Friday, February 2, 2024

Everyone Is Looking For You, Jesus!

Dear Friends,

“Everyone is looking for you, Jesus!” In today’s gospel from Mark (Mk 1:29-39), in the early morning Simon Peter hunts down Jesus, eagerly looking to find Him after the whole town of Capernaum had been at Peter’s door the night before when Jesus had cured the sick and cast out demons, His first public healing service. When Peter finally found Jesus in a deserted place, praying, he said, “Everyone is looking for you!” Although everyone knows that it is Jesus who heals, Jesus chooses to heal others not solo but with his disciples present, telling Peter, “Let’s go to the nearby villages.”

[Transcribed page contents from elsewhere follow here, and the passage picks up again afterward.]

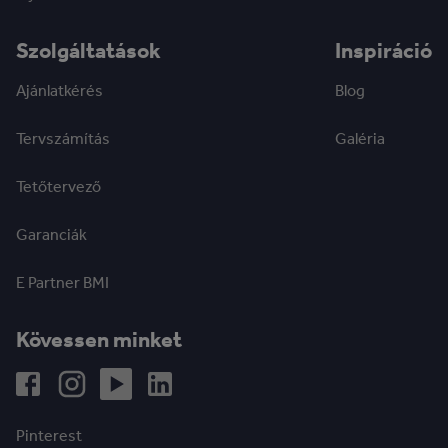
Szolgáltatások
Inspiráció
Ajánlatkérés
Blog
Tervszámítás
Galéria
Tetőtervező
Garanciák
E Partner BMI
Kövessen minket
Pinterest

Today, everyone is still looking for Jesus, whether they know it or not. Pope Benedict XVI put it this way: “We cannot keep to ourselves the words of eternal life given to us in our encounter with Jesus Christ: they are meant for everyone, for every man and woman. Everyone today, whether he or she knows it or not, needs this message. It is our responsibility to pass on what, by God’s grace, we ourselves have received.” [VERBUM DOMINI (The Word of the Lord), #91. 2010]. Just as Jesus wanted his disciples to accompany Him in His ministry of healing and proclamation of the gospel in Galilee, He also wants us to accompany Him in His work today by healing and proclaiming through us. And why is Jesus’ healing ministry and our involvement in it so important?

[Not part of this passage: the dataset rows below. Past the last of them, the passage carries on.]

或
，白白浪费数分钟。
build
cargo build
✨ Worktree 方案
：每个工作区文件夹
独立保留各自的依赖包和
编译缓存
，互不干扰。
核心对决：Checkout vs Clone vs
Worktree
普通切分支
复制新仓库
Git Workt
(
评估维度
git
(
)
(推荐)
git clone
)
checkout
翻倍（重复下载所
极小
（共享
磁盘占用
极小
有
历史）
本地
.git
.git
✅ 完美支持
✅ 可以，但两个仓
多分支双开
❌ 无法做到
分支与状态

The answer lies in the deeper meaning we discover by discerning how the 1st reading (Jb 7:1-4, 6-7) connects to the gospel reading. Here we find Job—who represents every human person who suffers, ie, all of us—despondent in the midst of his suffering: “I shall not see happiness again.” (Job 7:7). But 12 chapters later Job proclaims, “I know that my Redeemer lives, and at last he will stand upon the earth.” (Job 19:25). Job, in his desire for healing prophetically, points hundreds of years later to Jesus in the gospel beginning his healing ministry in Capernaum. The deeper meaning of today’s readings, reflected in our Responsorial Psalm, is this: “(God) heals the brokenhearted and binds up their wounds. The LORD sustains the lowly. Praise the Lord, who heals the brokenhearted.” (Psalm 147).

God ALWAYS brings good from suffering: “We know that in everything God works for good with those who love him.” (Romans 8:28). In these early weeks of Ordinary time, early in Jesus’ ministry, let us have the faith of Job, confident that Jesus heals and restores in His perfect timing. Our Redeemer lives and is present to us on earth in our trials and suffering—most directly in His sacraments, and also in the loving care of others, and when we seek Him in prayer.